3. Terminology for Cell/Call Benchmarking

With the editors of the draft not present, Dubray proceeded to attempt a review of the current draft.

Many of the comments reflected that the metrics currently presented seemed too link-centric and did not necessarily offer insight into characterizing devices that combined network and link based forwarding technology such as edge devices.

Another comment suggested that the measuring buffering ability and impact may be useful.

With that Dubray closed the working group session and stated the WG goals for the next period:

** Minutes after the WG adjournment, the Cell/Call terminology draft's editors arrived having experienced flight delays. An auxillary meeting was announced and was held on Tuesday, Dec 8.

The minutes of that meeting follow:

Terminology for Cell/Call Benchmarking

Jeff Dunn and Cynthia Martin gave a quick overview of the presentation to meeting attendees. The presentation is to be posted to the list and in the BMWG minutes.

Following the presentation, some issues were discussed.
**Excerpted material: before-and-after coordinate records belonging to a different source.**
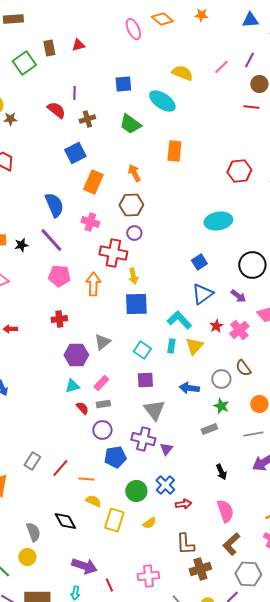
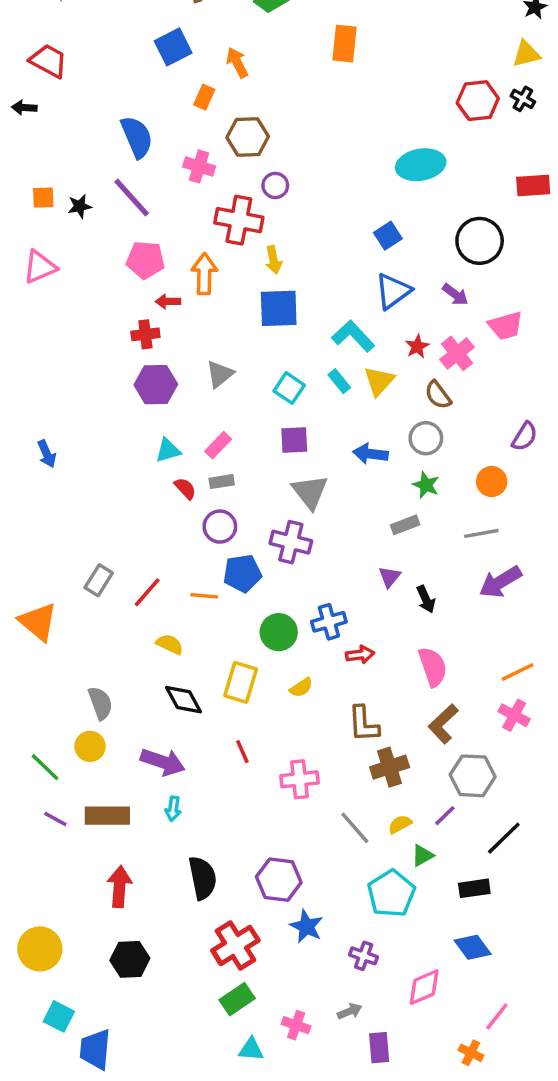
red hexagon: (239, 171) -> (478, 101), moved
orange arrow: (134, 173) -> (237, 63), moved
orange rectangle: (93, 182) -> (204, 97), size x0.6
brown hexagon: (131, 205) -> (248, 137), moved
red arrow: (10, 329) -> (168, 301), moved
cyan rectangle: (171, 346) -> (339, 381), turned -48
purple hexagon: (76, 355) -> (156, 385), moved
brown semicircle: (243, 368) -> (438, 395), moved
purple triangle: (166, 449) -> (390, 577), moved
orange line: (86, 479) -> (204, 596), moved
blue cross: (165, 485) -> (329, 622), turned 30
yellow semicircle: (93, 501) -> (170, 644), moved
black diamond: (65, 521) -> (184, 700), moved
purple arrow: (84, 566) -> (163, 762), moved
red line: (109, 585) -> (242, 752), moved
It was asked, "What is the goal of the draft given that other organizations (ITU-T, ATMF, etc.) are operating in this space. The editors responded that they were leveraging existing work, because the this work helps differentiate the parameters that may affect the IP context. For example, CDV is a factor that will affect TCP on the user layer.

The authors communicated taking a "layered" approach, e.g., how does the service provider affect the service user(s). For example, if you have an error at the ATM layer, it has an implication at the AAL level, which has implications on the IP layer and TCP layer. The document needs to point out that there is correlation to higher layer(s).

Authors also stated their belief that restricting the document's scope to ATM may allow for quicker prototypical work.

The authors put forward the notion that they would like to advance the methodological work - if nothing else, they would like to start discussion on how to architect the methodolgy. The goal would be to produce a usable framework for testing, independent of implementation.

When queried as to the changes for the next version of the terminology draft, the editors stated that they would like to develop the discussion section and enhance the measurements offered.